**Task inputs**
□ □ □ □

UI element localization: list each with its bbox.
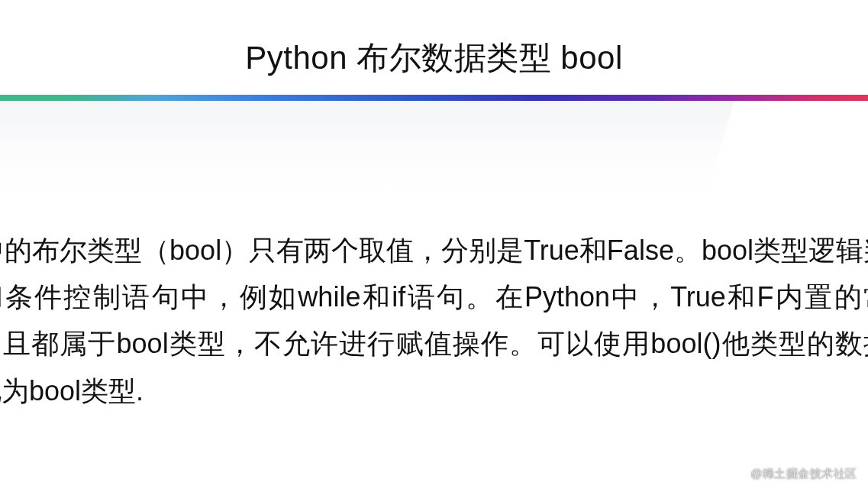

□ □ □ □

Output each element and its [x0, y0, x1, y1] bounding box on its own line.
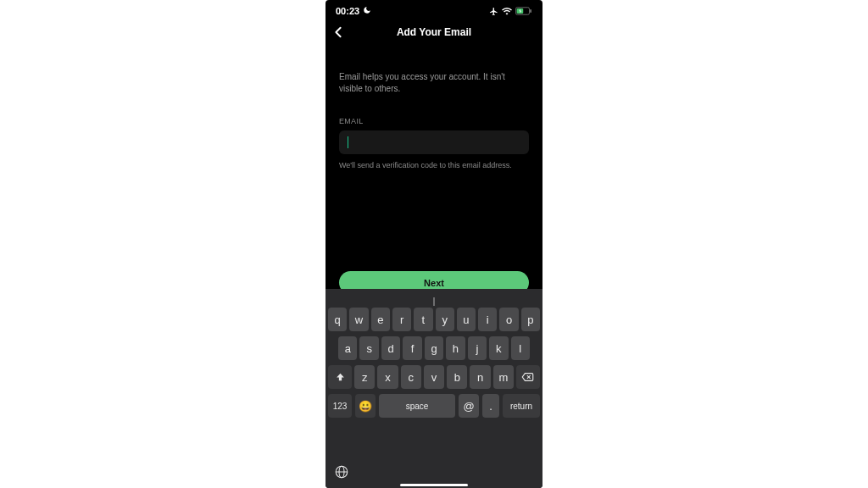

□ □ □ □

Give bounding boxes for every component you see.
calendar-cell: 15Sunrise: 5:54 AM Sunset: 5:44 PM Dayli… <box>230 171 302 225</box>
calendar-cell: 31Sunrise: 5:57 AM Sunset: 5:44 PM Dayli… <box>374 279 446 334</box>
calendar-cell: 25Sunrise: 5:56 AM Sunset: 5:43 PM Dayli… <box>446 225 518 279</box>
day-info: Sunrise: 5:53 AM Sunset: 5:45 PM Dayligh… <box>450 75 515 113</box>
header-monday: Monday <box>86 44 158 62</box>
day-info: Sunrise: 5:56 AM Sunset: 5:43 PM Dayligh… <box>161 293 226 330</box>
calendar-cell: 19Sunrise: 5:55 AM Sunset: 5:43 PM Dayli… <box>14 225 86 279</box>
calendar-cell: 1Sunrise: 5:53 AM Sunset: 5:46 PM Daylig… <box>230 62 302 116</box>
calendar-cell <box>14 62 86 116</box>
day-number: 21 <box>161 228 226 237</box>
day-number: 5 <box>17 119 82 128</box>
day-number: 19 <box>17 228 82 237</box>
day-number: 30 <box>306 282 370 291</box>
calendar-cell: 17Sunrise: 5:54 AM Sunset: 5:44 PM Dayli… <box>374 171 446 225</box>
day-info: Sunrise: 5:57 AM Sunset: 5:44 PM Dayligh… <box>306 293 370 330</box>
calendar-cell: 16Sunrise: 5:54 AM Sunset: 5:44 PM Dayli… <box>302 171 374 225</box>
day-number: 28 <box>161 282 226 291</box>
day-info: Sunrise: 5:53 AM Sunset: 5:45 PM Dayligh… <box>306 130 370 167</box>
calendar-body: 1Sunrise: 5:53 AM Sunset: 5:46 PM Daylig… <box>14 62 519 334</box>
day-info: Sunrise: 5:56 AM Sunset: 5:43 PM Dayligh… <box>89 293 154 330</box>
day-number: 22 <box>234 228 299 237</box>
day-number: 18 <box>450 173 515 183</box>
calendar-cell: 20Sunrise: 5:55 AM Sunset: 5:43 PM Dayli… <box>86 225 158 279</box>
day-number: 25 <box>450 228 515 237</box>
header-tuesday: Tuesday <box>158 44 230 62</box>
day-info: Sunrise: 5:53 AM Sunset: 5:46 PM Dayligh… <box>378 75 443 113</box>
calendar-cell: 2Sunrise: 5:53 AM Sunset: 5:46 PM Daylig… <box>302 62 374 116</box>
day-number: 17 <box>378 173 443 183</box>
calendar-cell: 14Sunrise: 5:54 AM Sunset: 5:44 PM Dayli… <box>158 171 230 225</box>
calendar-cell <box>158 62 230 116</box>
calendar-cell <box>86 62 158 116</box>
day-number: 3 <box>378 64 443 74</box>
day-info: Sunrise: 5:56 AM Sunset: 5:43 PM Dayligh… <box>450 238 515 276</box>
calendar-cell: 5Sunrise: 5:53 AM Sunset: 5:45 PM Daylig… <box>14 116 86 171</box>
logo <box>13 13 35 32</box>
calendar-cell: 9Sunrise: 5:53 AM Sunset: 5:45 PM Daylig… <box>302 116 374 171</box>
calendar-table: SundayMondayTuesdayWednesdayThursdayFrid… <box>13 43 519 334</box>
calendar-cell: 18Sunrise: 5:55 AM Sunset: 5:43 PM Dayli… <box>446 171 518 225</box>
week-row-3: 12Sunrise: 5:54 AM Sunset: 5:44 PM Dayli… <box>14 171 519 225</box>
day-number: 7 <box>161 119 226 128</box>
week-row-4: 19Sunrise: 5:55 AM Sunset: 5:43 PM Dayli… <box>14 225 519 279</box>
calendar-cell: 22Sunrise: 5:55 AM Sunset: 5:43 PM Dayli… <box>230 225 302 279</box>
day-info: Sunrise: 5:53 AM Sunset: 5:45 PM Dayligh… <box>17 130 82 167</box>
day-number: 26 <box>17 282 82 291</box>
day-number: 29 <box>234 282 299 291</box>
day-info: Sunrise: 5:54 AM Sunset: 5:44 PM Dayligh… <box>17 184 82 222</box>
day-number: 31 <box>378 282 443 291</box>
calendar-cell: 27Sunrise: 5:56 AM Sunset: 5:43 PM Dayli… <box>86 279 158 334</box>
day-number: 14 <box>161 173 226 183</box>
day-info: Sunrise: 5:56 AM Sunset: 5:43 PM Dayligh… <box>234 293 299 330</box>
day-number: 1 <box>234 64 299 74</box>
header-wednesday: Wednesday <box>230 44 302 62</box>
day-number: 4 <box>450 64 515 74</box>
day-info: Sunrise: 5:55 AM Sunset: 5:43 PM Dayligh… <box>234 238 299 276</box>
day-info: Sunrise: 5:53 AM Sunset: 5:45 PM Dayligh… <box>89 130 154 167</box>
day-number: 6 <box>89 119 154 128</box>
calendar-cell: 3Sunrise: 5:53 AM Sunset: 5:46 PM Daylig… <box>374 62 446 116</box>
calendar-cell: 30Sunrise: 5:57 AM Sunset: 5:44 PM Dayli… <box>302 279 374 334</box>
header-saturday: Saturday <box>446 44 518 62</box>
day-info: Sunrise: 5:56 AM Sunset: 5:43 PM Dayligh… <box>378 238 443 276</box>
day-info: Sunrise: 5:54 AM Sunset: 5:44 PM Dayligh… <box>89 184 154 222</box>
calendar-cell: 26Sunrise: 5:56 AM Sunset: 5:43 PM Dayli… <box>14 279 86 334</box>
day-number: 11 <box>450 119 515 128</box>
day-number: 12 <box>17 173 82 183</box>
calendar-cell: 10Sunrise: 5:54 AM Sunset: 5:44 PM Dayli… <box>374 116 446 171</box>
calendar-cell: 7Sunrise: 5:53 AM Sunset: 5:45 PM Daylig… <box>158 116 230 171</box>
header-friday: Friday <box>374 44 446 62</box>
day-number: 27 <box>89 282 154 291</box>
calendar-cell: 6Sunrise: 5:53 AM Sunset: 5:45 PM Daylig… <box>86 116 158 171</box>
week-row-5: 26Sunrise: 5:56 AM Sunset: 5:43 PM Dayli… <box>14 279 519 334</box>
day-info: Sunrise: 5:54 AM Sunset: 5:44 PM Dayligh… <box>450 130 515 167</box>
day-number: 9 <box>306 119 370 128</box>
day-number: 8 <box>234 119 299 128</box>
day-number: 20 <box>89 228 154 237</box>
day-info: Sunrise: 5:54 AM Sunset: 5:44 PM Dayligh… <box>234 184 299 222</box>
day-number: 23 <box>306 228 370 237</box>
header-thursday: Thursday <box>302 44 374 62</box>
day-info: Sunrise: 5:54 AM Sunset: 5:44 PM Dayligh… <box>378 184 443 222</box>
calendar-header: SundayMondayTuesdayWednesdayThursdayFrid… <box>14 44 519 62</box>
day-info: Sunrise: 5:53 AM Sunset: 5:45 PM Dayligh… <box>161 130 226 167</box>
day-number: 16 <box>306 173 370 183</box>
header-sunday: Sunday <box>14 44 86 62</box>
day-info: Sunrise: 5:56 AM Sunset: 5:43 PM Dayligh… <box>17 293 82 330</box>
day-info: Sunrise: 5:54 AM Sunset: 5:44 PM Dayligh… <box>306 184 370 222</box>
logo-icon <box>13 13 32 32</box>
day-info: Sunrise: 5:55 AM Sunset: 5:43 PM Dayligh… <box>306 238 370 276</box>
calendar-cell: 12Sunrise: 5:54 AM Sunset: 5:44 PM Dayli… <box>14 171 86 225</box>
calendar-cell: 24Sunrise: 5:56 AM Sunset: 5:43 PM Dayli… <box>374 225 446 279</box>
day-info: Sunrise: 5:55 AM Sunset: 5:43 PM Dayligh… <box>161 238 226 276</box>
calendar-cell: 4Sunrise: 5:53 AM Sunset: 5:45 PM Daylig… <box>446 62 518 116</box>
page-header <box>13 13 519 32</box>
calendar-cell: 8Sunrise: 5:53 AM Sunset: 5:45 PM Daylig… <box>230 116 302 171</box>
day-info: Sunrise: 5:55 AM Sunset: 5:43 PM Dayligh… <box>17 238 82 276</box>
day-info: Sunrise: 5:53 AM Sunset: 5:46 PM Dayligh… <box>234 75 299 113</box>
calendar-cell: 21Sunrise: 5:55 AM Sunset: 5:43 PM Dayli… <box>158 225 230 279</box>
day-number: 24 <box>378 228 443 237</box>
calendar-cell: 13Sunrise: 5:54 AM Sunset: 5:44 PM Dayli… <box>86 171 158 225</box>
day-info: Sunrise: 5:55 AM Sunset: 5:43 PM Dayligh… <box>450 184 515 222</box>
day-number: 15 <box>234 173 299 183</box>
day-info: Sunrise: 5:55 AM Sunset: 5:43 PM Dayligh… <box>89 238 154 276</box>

□ □ □ □

**Exercise details**
For the records above, state how many lines contain the string "each", with no added text.

**Worked solution**
2